WORK ITEM :: Each line of the data that mentions the string "header" needs to be identified and copied.
[RECORDED DATA]
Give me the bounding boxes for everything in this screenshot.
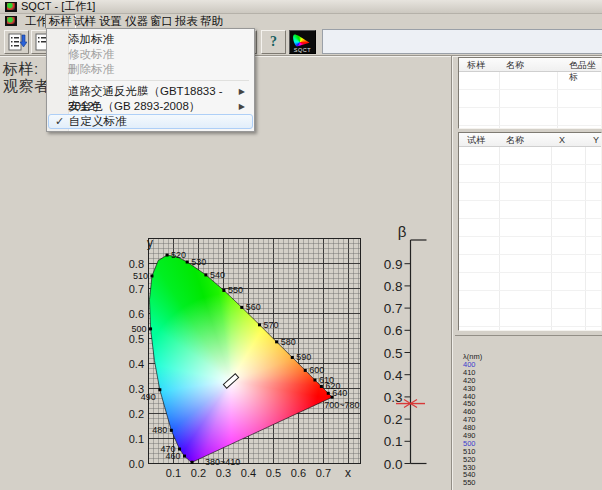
svg-text:0.1: 0.1 bbox=[384, 434, 403, 449]
svg-text:0.5: 0.5 bbox=[384, 346, 403, 361]
row-line bbox=[459, 89, 601, 90]
svg-text:580: 580 bbox=[281, 337, 296, 347]
panel-divider[interactable] bbox=[451, 56, 453, 490]
svg-text:β: β bbox=[398, 223, 407, 240]
observer-label: 观察者 bbox=[3, 77, 50, 96]
samples-table[interactable]: 试样名称XY bbox=[458, 132, 602, 331]
svg-text:0.1: 0.1 bbox=[166, 467, 181, 479]
svg-text:0.6: 0.6 bbox=[129, 308, 144, 320]
svg-text:510: 510 bbox=[133, 271, 148, 281]
svg-text:0.0: 0.0 bbox=[384, 457, 403, 472]
wavelength-panel: λ(nm) 4004104204304404504604704804905005… bbox=[455, 335, 602, 490]
row-line bbox=[459, 107, 601, 108]
svg-text:530: 530 bbox=[191, 257, 206, 267]
svg-text:570: 570 bbox=[264, 320, 279, 330]
standards-table[interactable]: 标样名称色品坐标 bbox=[458, 57, 602, 129]
svg-text:x: x bbox=[345, 466, 351, 480]
column-line bbox=[499, 147, 500, 331]
svg-text:0.9: 0.9 bbox=[384, 257, 403, 272]
menu-item-4[interactable]: 道路交通反光膜（GBT18833 - 2012）▶ bbox=[48, 84, 253, 99]
row-line bbox=[459, 308, 601, 309]
svg-text:0.4: 0.4 bbox=[129, 358, 144, 370]
svg-text:490: 490 bbox=[141, 392, 156, 402]
row-line bbox=[459, 272, 601, 273]
app-icon bbox=[5, 2, 17, 12]
svg-text:600: 600 bbox=[309, 365, 324, 375]
row-line bbox=[459, 200, 601, 201]
column-header-2: X bbox=[559, 134, 565, 146]
svg-text:520: 520 bbox=[171, 250, 186, 260]
row-line bbox=[459, 290, 601, 291]
column-header-3: Y bbox=[593, 134, 599, 146]
svg-text:0.3: 0.3 bbox=[129, 383, 144, 395]
wavelength-value-550: 550 bbox=[463, 479, 482, 487]
menubar-item-2[interactable]: 试样 bbox=[70, 14, 99, 29]
svg-text:0.7: 0.7 bbox=[384, 301, 403, 316]
import-standard-button[interactable] bbox=[4, 30, 29, 54]
svg-text:0.1: 0.1 bbox=[129, 433, 144, 445]
column-header-1: 名称 bbox=[506, 59, 524, 71]
svg-text:610: 610 bbox=[319, 375, 334, 385]
svg-text:0.7: 0.7 bbox=[129, 283, 144, 295]
svg-text:0.6: 0.6 bbox=[384, 323, 403, 338]
svg-text:470: 470 bbox=[160, 444, 175, 454]
document-icon[interactable] bbox=[5, 16, 17, 26]
help-question-icon: ? bbox=[270, 34, 277, 50]
submenu-arrow-icon: ▶ bbox=[239, 99, 245, 114]
menu-separator bbox=[71, 80, 249, 81]
row-line bbox=[459, 254, 601, 255]
title-bar[interactable]: SQCT - [工作1] bbox=[0, 0, 602, 14]
row-line bbox=[459, 218, 601, 219]
svg-text:0.5: 0.5 bbox=[129, 333, 144, 345]
menu-item-1: 修改标准 bbox=[48, 47, 253, 62]
svg-text:550: 550 bbox=[228, 285, 243, 295]
standards-menu-dropdown: 添加标准修改标准删除标准道路交通反光膜（GBT18833 - 2012）▶安全色… bbox=[46, 28, 255, 132]
svg-text:0.5: 0.5 bbox=[266, 467, 281, 479]
window-title: SQCT - [工作1] bbox=[21, 0, 95, 13]
help-button[interactable]: ? bbox=[261, 30, 286, 54]
svg-text:0.3: 0.3 bbox=[216, 467, 231, 479]
list-download-icon bbox=[7, 32, 27, 52]
menu-item-6[interactable]: 自定义标准✓ bbox=[48, 114, 253, 129]
column-header-1: 名称 bbox=[506, 134, 524, 146]
standards-table-header: 标样名称色品坐标 bbox=[459, 58, 601, 72]
svg-text:540: 540 bbox=[210, 270, 225, 280]
svg-text:590: 590 bbox=[296, 352, 311, 362]
check-icon: ✓ bbox=[55, 115, 64, 128]
cie-horseshoe-fill bbox=[148, 237, 362, 465]
svg-text:380~410: 380~410 bbox=[205, 457, 240, 467]
row-line bbox=[459, 326, 601, 327]
svg-text:y: y bbox=[147, 236, 153, 250]
samples-table-body bbox=[459, 147, 601, 331]
svg-text:0.7: 0.7 bbox=[316, 467, 331, 479]
sqct-chromaticity-icon bbox=[293, 34, 312, 47]
toolbar-blank-panel bbox=[322, 29, 602, 54]
svg-text:700~780: 700~780 bbox=[324, 400, 359, 410]
svg-text:0.2: 0.2 bbox=[129, 408, 144, 420]
svg-text:0.4: 0.4 bbox=[384, 368, 403, 383]
row-line bbox=[459, 236, 601, 237]
svg-text:640: 640 bbox=[332, 388, 347, 398]
menu-item-2: 删除标准 bbox=[48, 62, 253, 77]
sqct-logo-button[interactable]: SQCT bbox=[289, 30, 316, 54]
svg-text:480: 480 bbox=[152, 425, 167, 435]
svg-text:0.3: 0.3 bbox=[384, 390, 403, 405]
column-line bbox=[585, 147, 586, 331]
svg-text:0.2: 0.2 bbox=[384, 412, 403, 427]
menubar-item-3[interactable]: 设置 bbox=[96, 14, 125, 29]
menu-item-0[interactable]: 添加标准 bbox=[48, 32, 253, 47]
column-line bbox=[557, 72, 558, 129]
sqct-logo-label: SQCT bbox=[294, 47, 311, 53]
column-line bbox=[499, 72, 500, 129]
standards-table-body bbox=[459, 72, 601, 129]
column-header-0: 试样 bbox=[467, 134, 485, 146]
menu-item-5[interactable]: 安全色（GB 2893-2008）▶ bbox=[48, 99, 253, 114]
row-line bbox=[459, 125, 601, 126]
app-window: SQCT - [工作1] 工作标样试样设置仪器窗口报表帮助 bbox=[0, 0, 602, 490]
menubar-item-7[interactable]: 帮助 bbox=[197, 14, 226, 29]
svg-text:0.4: 0.4 bbox=[241, 467, 256, 479]
svg-text:0.8: 0.8 bbox=[129, 258, 144, 270]
svg-text:0.6: 0.6 bbox=[291, 467, 306, 479]
submenu-arrow-icon: ▶ bbox=[239, 84, 245, 99]
svg-text:500: 500 bbox=[132, 324, 147, 334]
[/RECORDED DATA]
RESPONSE AREA ::
column-header-2: X bbox=[559, 134, 565, 146]
column-header-3: Y bbox=[593, 134, 599, 146]
column-header-1: 名称 bbox=[506, 59, 524, 71]
column-header-1: 名称 bbox=[506, 134, 524, 146]
standards-table-header: 标样名称色品坐标 bbox=[459, 58, 601, 72]
column-header-0: 试样 bbox=[467, 134, 485, 146]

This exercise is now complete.